A beautiful old church, a fabulously dusty old library, an ornate Arabesque courtyard, art works and treasures of immense wealth. These are a few of the reasons to visit the bright yellow 16th century Franciscan monastery in the center of old colonial Lima, but the thing that pulled me over to the church was the prospect of crouching over like a hunchback and exploring musty old catacombs to see the tombs of hundreds of dead friars and thousands of plague victims!
Got a taste for must and macabre? Check out the Convento de San Francisco in downtown Lima Peru!
Spiritual Might in Lima's Colonial Heart...
Lima sometimes call itself "the Rome of South America". It strikes me as kind of funny, since Quito, the capital of Ecuador, makes the same comparison. Both cities tie themselves to Rome based not on their architecture or artistic heritage, but rather based on their historical significance as a religious center and the large number of colonial era churches found in the city.

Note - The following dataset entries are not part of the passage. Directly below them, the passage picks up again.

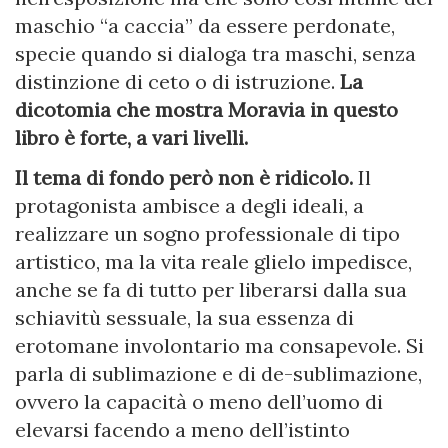
maschio “a caccia” da essere perdonate,
specie quando si dialoga tra maschi, senza
distinzione di ceto o di istruzione.
La
dicotomia che mostra Moravia in questo
libro è forte, a vari livelli.
Il tema di fondo però non è ridicolo.
Il
protagonista ambisce a degli ideali, a
realizzare un sogno professionale di tipo
artistico, ma la vita reale glielo impedisce,
anche se fa di tutto per liberarsi dalla sua
schiavitù sessuale, la sua essenza di
erotomane involontario ma consapevole. Si
parla di sublimazione e di de-sublimazione,
ovvero la capacità o meno dell’uomo di
elevarsi facendo a meno dell’istinto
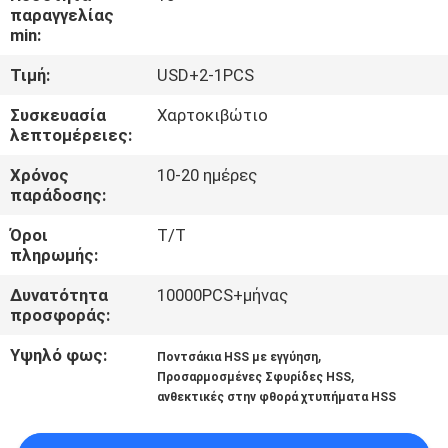
παραγγελίας
min:
ΠΟΙΟΤΙΚΌΣ
ΈΛΕΓΧΟΣ
Τιμή:
USD+2-1PCS
Συσκευασία
Χαρτοκιβώτιο
λεπτομέρειες:
ΜΑΣ
ΕΛΆΤΕ
Χρόνος
10-20 ημέρες
παράδοσης:
ΣΕ
Όροι
Τ/Τ
ΕΠΑΦΉ
πληρωμής:
ΜΕ
Δυνατότητα
10000PCS+μήνας
προσφοράς:
ΕΙΔΉΣΕΙΣ
Υψηλό φως:
,
Ποντσάκια HSS με εγγύηση
,
Προσαρμοσμένες Σφυρίδες HSS
ανθεκτικές στην φθορά χτυπήματα HSS
ΖΗΤΉΣΤΕ
ΈΝΑ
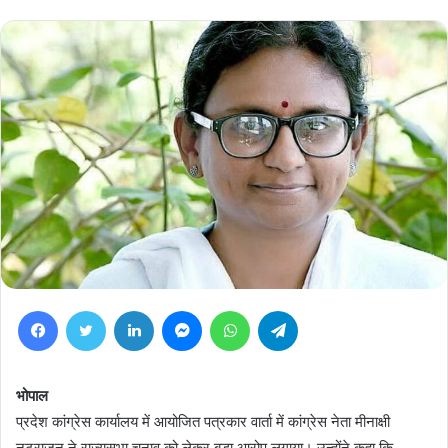
Facebook
Twitter
LinkedIn
Messenger
WhatsApp
Telegram
भोपाल
प्रदेश कांग्रेस कार्यालय में आयोजित पत्रकार वार्ता में कांग्रेस नेता मीनाक्षी
नटराजन ने राज्यसभा चुनाव को लेकर बड़ा आरोप लगाया। उन्होंने कहा कि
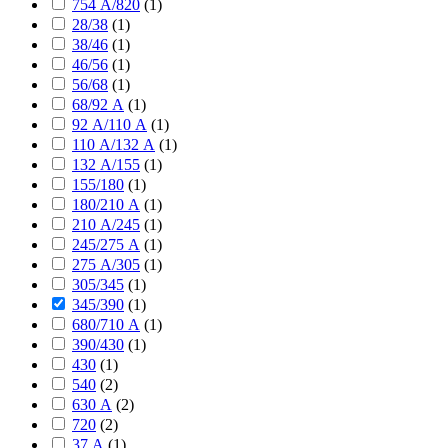
754 А/820
(
1
)
28/38
(
1
)
38/46
(
1
)
46/56
(
1
)
56/68
(
1
)
68/92 А
(
1
)
92 А/110 А
(
1
)
110 А/132 А
(
1
)
132 А/155
(
1
)
155/180
(
1
)
180/210 А
(
1
)
210 А/245
(
1
)
245/275 А
(
1
)
275 А/305
(
1
)
305/345
(
1
)
345/390
(
1
)
680/710 А
(
1
)
390/430
(
1
)
430
(
1
)
540
(
2
)
630 А
(
2
)
720
(
2
)
37 А
(
1
)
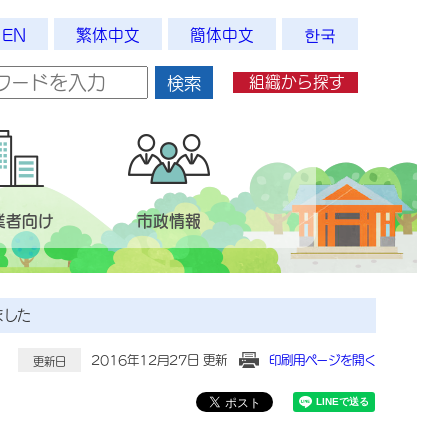
EN
繁体中文
簡体中文
한국
組織から探す
検索
業者向け
市政情報
ました
2016年12月27日 更新
印刷用ページを開く
更新日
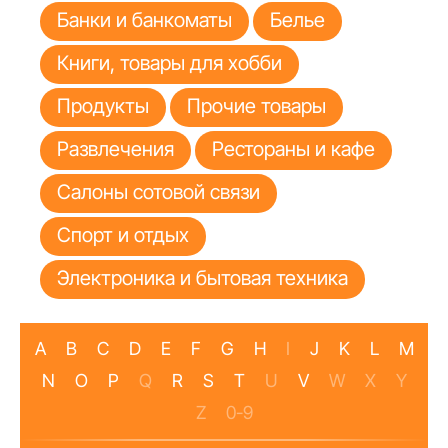
Банки и банкоматы
Белье
Книги, товары для хобби
Продукты
Прочие товары
Развлечения
Рестораны и кафе
Салоны сотовой связи
Спорт и отдых
Электроника и бытовая техника
A
B
C
D
E
F
G
H
I
J
K
L
M
N
O
P
Q
R
S
T
U
V
W
X
Y
Z
0-9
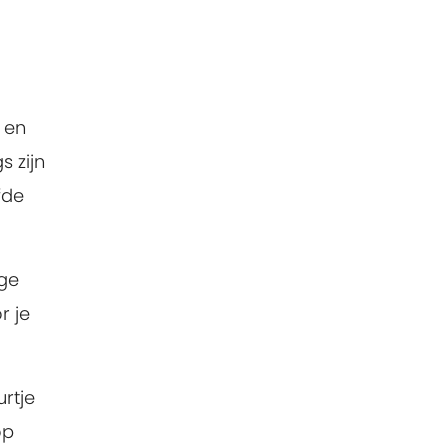
 en
s zijn
fde
ige
r je
urtje
op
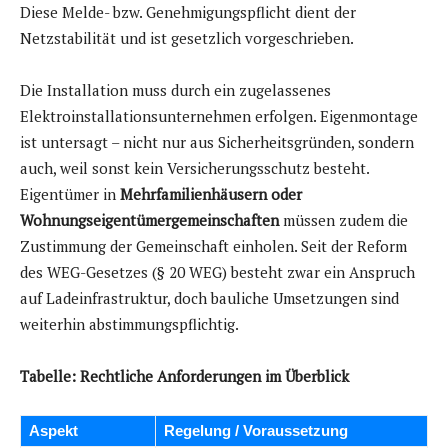
Diese Melde- bzw. Genehmigungspflicht dient der
Netzstabilität und ist gesetzlich vorgeschrieben.
Die Installation muss durch ein zugelassenes
Elektroinstallationsunternehmen erfolgen. Eigenmontage
ist untersagt – nicht nur aus Sicherheitsgründen, sondern
auch, weil sonst kein Versicherungsschutz besteht.
Eigentümer in
Mehrfamilienhäusern oder
Wohnungseigentümergemeinschaften
müssen zudem die
Zustimmung der Gemeinschaft einholen. Seit der Reform
des WEG-Gesetzes (§ 20 WEG) besteht zwar ein Anspruch
auf Ladeinfrastruktur, doch bauliche Umsetzungen sind
weiterhin abstimmungspflichtig.
Tabelle: Rechtliche Anforderungen im Überblick
Aspekt
Regelung / Voraussetzung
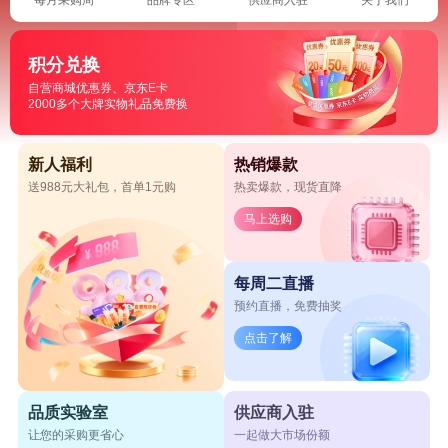
积分兑换
自营商城优惠券、京东E卡
2000多个大牌实物礼品免费换
新人福利
热销爆款
送988元大礼包，首单1元购
热卖爆款，现货直降
马上选购
每周二直播
预约直播，免费抽奖
点击了解
品质实验室
供应商入驻
让您的采购更省心
一起做大市场份额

Lima does have a veritable armada of awesome churches, but I really think Quito has the stronger claim to the "Rome" title since Quito was really the stronger center of Catholic power in the new world. I think of Lima as more of a mercenary kind of place, maybe a "Zurich of South America" or a "Frankfurt of South America". Besides, awesome as Lima's churches are, Quito can, in my opinion, beat 'em...
Lima was an important religious center though. The Cathedral on the Plaza de Armas dates back to 1540 and it was a vital center of political and social power throughout its history. Most churches would count themselves lucky to have been blessed by a single saint, Lima's Basilica del Rosario holds the ashes and relics of three. And the downtown colonial center of the city hosts at least 4 churches built in the 1500s, and more than I have fingers to count dating from the 17th century. There's even one church that saw its own genuine miracle happen when an earthquake destroyed everything in the place --- except for one mural of Christ that escaped without so much as a scratch...
As cool and as important as all those "other" churches may be, they just don't have what San Francisco has. Namely, they don't have real human bones lying all over the place. How can mere wealth, artistic treasures, miracles, and genuine colonial character possibly compare to a basement full of dismembered skeletons and grisly tales of corpses being thrown into pits beneath the altars above? I mean, seriously, come on....this all adds up to the church of San Francisco being the coolest colonial era site in downtown Lima!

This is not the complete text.